Untuk iritabilitas yang ada keterkaitannya dengan gangguan autis:

  • Bagi pasien yang menderita padiatric selama antara 5 sampai 18 tahun maka dosis yang diberikan yaitu sebanyak 5 sampai 15 mg per hari.
  • Untuk pasien individual harus disesuaikan dengan tolerabilitas dan juga disesuikan dengan respon tubuh.
  • Dosis awalnya yaitu 2 mg per hari dan bisa ditingkatkan sebanyak 5 mg per hari dengan kenaikan masing-masing 10 maupun 15 mg per hari jika memang diperlukan.
  • Perlu anda perhatikan bahwa penyesuaikan dosis hingga mencapai 5 mg setiap harinya harus dilakukan secara berkala pada interval atau jarak yang tidak boleh kurang dari satu minggu.

Efek Samping

  • Efek umum yang terjadi yaitu akan mengakibatkan sakit kepala, mual, dan juga muntah.
  • Untuk orang dewasa, efek samping yang sering terjadi yaitu seperti kehilangan nafsu makan, berat badan yang tiba-tiba naik, agitasi atau gelisah, dan juga mengakibatkan hidung tersumbat atau mampet.
  • Perlu anda ketahui bahwa obat ariski akan mengakibatkan kantuk. Jadi bagi anda tidak disarankan untuk mengemudikan kendaraan ataupun melakukan aktivitas yang membutuhkan konsentrasi yang tinggi serta dapat menguras tenaga.
  • Bisa juga mengakibatkan seseorang akan mengalami penyakit sembelit atau konstipasi.
  • Adapun efek samping berkaitan dengan perilaku yang tidak terkendali seperti gelisah, tremor, menyebabkan otot menjadi kaku yang dapat menyerang anak-anak maupun orang dewasa.
  • Adapun efek samping yang berpotensi sangat fatal yaitu Neuroleptic sindrom ganas.

Perlu  anda cermati bahwa tidak semua orang akan mengalami efek samping yang sama antara orang yang satu dengan yang lainnya karena dipengaruhi oleh kondisi tubuh termasuk dipengaruhi oleh sistem kekebalan tubuh.

Interaksi Obat

Ada beberapa jenis obat yang bisa digunakan secara bersamaan namun tidak sedikit pula yang dilarang untuk dikonsumsi bersama-sama. Maka dari itu anda harus memberitahukan kepada ahli kesehatan mengenai obat-obatan maupun suplemen yang sedang anda konsumsi agar dapat terhindar dari interaksi obat ariski.

Perhatian

  • Anda harus segera menghentikan atau mengurangi dosis jika muncul gejala atau tanda indikasi sindrom neuroleptik ganas.
  • Pemakaian obat ariski harus segera anda hentikan jika anda terindikasi mengalami alergi seperti ruam, sakit tenggorokan, demam, gatal, pucat, maupun tanda-tanda lain yang dimungkinkan muncul karena jika dibiarkan malah akan mengakibatkan efek samping yang lebih fatal.
  • Sangat dianjurkan untuk berhati-hati memberikan obat ini kepada pasien yang mempunyai riwayat kejang.
  • Perhatian khusus harus diberikan kepada pasien yang mengalami penyakit cardiovaskular, penyakit serebrovaskular, dan juga terhadap kondisi yang dapat mempengaruhi hipotensi, misalnya seperti dehidrasi maupun hipovolemia, serta juga kondisi seseorang yang mengalami hipertensi.

Demikian informasi yang dapat kami sampaikan.
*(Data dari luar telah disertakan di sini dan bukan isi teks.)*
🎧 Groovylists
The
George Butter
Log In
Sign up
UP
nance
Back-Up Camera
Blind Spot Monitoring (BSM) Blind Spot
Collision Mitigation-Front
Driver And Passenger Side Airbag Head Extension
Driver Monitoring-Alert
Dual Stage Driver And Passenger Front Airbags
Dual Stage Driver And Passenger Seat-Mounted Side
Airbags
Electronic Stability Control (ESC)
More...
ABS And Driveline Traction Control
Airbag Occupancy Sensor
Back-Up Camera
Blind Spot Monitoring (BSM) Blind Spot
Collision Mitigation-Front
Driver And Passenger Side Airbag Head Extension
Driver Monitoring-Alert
Perlu anda ketahui bahwa takaran dosis orang kemungkinan akan berbeda karena hal ini disesuaikan dengan kebutuhan dan juga kondisi tubuh seseoran. Maka dari itu penting untuk selalu berkonsultasi dengan dokter mengenai kemungkinan manfaat dan resiko yang mungkin bisa anda dapatkan selama menggunakan obat ariski.